Find each line of the entries with the string "Week", please, and copy it.

Saved entries
....
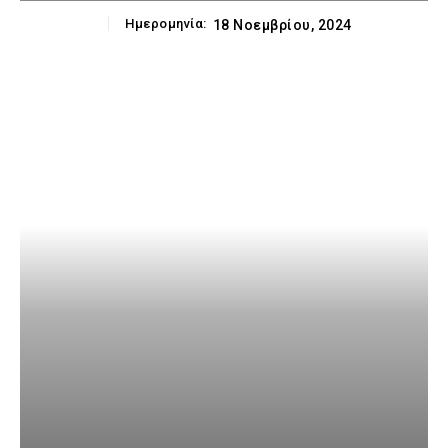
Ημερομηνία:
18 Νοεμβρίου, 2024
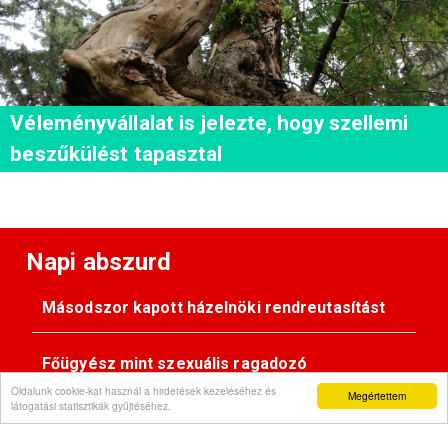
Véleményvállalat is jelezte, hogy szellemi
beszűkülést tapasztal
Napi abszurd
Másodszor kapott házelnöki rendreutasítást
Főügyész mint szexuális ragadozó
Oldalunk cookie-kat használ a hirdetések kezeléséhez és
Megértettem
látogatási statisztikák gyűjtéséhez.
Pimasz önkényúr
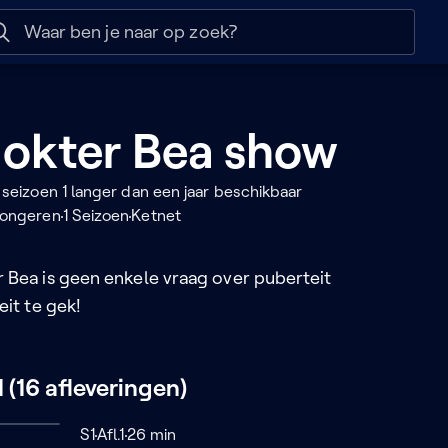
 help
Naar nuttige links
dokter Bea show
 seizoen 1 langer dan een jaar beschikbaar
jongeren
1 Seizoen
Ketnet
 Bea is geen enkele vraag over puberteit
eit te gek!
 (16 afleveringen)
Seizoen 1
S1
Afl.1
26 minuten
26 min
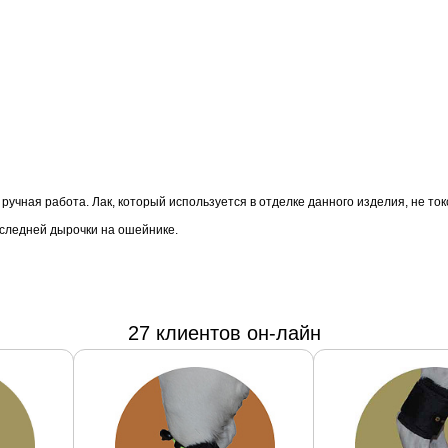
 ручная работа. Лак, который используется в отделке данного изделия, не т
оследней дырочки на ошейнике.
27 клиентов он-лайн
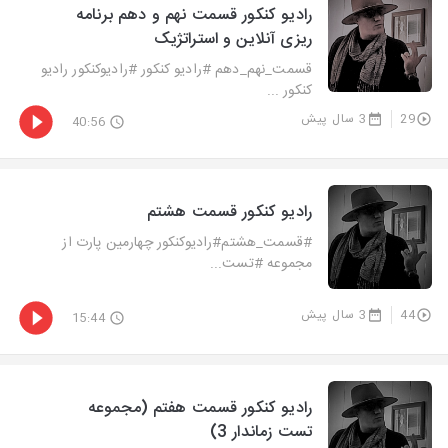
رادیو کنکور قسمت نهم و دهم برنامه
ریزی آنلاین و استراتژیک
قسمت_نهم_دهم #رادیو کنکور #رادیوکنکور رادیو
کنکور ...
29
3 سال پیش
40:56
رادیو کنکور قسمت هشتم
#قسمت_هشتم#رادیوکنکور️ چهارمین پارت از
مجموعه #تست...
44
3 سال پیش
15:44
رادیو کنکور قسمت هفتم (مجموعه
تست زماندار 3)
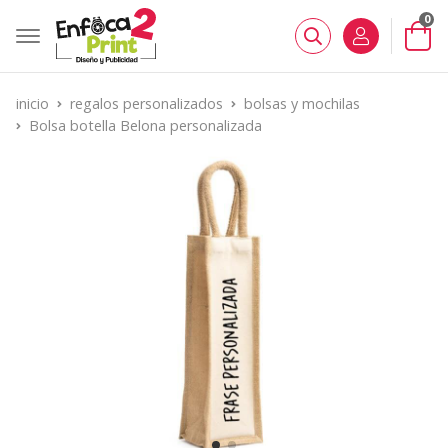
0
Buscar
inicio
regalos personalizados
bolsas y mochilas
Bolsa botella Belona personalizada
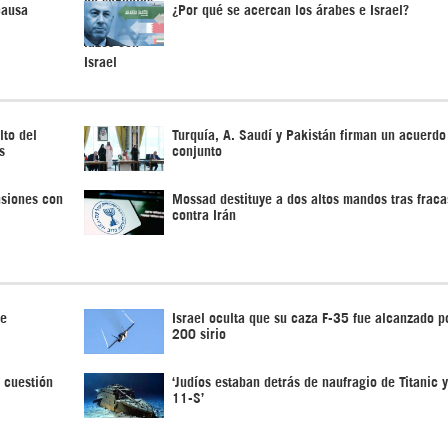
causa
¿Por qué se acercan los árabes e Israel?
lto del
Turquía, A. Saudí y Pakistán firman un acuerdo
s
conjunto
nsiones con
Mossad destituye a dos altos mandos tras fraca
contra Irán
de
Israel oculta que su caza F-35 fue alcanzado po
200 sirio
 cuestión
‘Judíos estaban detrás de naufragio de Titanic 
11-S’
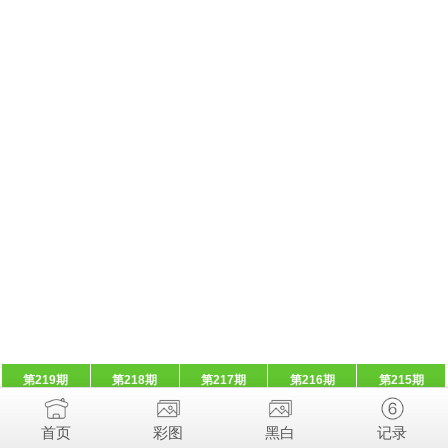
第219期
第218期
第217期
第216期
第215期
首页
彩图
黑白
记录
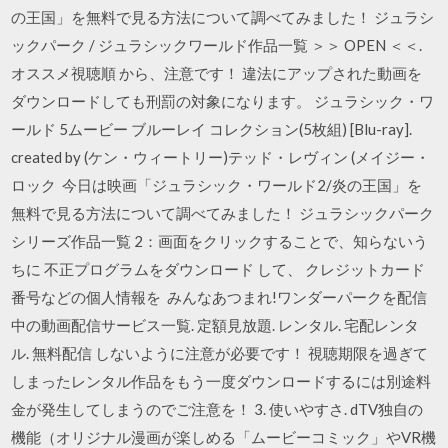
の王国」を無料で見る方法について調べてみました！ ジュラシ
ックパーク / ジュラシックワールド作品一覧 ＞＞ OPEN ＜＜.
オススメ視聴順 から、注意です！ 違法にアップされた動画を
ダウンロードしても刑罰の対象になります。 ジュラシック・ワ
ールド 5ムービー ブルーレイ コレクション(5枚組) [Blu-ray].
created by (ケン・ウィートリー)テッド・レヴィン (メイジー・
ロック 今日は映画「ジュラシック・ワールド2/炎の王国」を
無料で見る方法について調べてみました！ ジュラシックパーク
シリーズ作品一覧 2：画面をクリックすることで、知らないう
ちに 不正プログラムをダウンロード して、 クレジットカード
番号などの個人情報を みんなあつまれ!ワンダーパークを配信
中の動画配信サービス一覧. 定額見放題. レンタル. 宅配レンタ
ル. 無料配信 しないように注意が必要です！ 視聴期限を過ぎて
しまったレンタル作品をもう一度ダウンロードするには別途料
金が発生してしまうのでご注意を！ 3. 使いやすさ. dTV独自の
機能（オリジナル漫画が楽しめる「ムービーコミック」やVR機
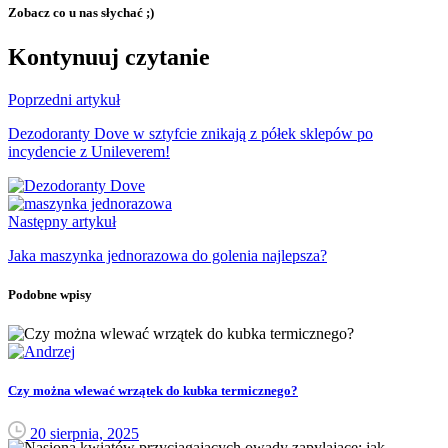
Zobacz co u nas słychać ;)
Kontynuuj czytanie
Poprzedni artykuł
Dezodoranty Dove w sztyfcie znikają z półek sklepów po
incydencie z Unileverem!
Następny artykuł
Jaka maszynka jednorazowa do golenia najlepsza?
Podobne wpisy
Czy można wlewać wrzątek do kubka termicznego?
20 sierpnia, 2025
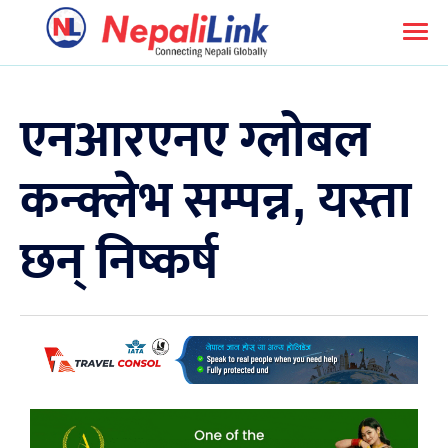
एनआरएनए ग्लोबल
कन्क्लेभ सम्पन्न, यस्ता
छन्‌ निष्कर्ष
....
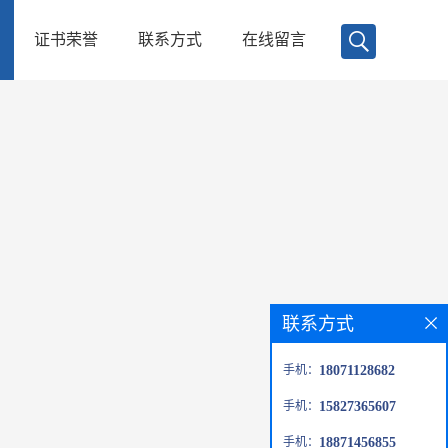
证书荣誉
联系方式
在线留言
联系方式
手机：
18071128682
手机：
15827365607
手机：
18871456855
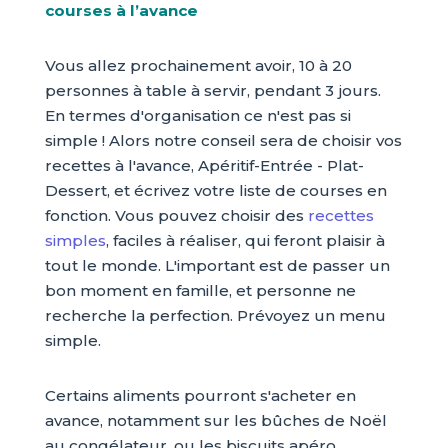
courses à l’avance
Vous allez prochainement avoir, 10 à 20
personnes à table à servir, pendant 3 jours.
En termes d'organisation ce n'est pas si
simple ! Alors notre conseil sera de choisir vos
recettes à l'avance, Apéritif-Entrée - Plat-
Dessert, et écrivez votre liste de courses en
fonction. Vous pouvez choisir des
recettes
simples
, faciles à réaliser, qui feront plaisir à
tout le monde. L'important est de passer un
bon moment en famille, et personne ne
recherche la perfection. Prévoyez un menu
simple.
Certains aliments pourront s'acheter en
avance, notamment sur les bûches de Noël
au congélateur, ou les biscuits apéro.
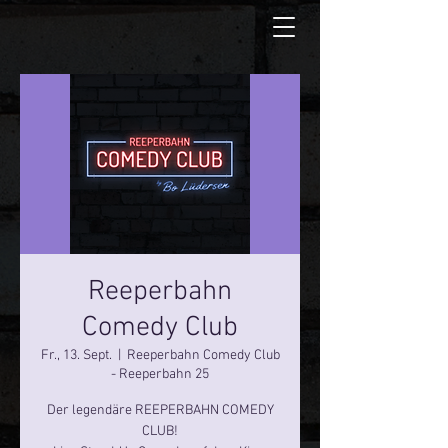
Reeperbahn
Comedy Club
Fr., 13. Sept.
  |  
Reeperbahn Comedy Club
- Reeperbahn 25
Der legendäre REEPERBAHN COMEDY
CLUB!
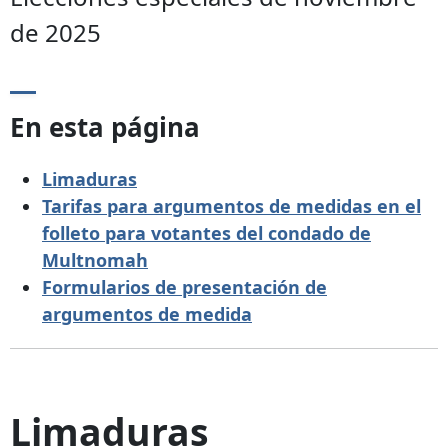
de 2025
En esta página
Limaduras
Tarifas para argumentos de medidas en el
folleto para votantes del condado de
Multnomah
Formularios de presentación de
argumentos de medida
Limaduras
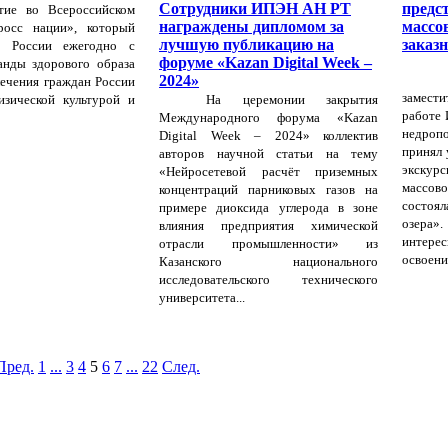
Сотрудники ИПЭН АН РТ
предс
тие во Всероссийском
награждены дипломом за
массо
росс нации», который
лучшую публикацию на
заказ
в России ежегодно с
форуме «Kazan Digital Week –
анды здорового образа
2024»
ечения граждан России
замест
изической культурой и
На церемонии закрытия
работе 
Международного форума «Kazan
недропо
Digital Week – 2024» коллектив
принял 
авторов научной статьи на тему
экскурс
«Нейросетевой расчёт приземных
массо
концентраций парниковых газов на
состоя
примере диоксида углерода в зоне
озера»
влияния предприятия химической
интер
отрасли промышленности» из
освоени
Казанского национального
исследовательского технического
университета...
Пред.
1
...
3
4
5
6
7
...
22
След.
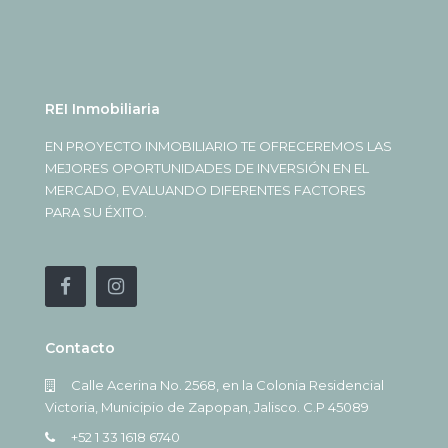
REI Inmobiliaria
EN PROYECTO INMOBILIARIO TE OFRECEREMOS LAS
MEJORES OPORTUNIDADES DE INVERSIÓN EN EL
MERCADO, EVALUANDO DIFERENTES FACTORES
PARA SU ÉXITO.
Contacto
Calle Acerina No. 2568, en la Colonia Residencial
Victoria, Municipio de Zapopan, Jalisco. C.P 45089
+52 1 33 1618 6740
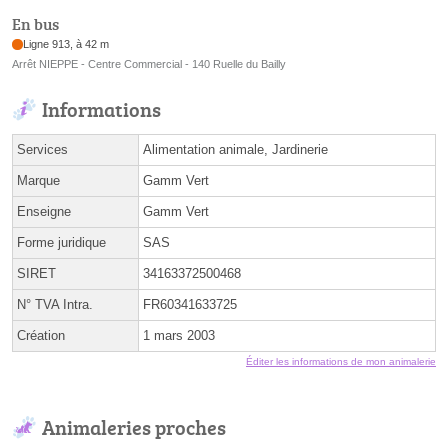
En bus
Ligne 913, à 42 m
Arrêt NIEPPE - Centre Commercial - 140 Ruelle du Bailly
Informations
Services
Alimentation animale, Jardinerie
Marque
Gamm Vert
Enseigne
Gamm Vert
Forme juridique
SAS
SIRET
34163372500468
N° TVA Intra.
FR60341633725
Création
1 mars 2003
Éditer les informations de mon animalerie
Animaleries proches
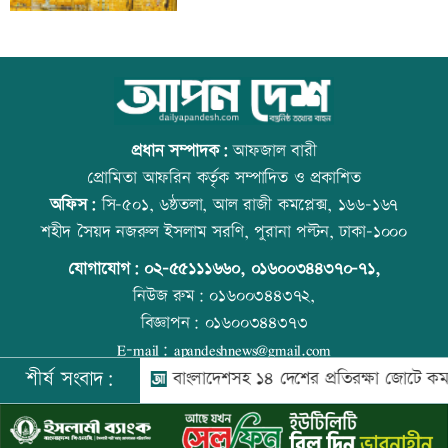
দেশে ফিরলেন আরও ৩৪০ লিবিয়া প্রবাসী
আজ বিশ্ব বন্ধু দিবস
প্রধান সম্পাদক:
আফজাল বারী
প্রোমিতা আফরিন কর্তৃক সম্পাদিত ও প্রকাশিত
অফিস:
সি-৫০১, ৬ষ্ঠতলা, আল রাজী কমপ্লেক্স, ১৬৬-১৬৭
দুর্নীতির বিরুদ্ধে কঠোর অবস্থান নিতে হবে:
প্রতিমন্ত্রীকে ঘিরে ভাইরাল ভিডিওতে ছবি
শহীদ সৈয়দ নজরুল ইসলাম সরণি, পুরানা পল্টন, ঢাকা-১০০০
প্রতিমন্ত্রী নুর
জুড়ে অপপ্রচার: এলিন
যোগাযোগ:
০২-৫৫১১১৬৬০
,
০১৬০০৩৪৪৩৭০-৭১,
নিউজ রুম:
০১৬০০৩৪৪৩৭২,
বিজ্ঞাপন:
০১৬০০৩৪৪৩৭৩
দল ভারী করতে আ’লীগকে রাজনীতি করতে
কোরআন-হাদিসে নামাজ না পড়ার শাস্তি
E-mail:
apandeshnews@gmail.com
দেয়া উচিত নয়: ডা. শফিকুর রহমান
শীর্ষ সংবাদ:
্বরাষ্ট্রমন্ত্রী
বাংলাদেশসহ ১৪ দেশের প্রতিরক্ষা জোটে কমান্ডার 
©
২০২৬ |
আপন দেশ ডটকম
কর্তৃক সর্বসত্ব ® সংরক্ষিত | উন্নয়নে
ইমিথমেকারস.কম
....
The answer:
форуме «Kazan Digital Week –
Digital Week – 2024» коллектив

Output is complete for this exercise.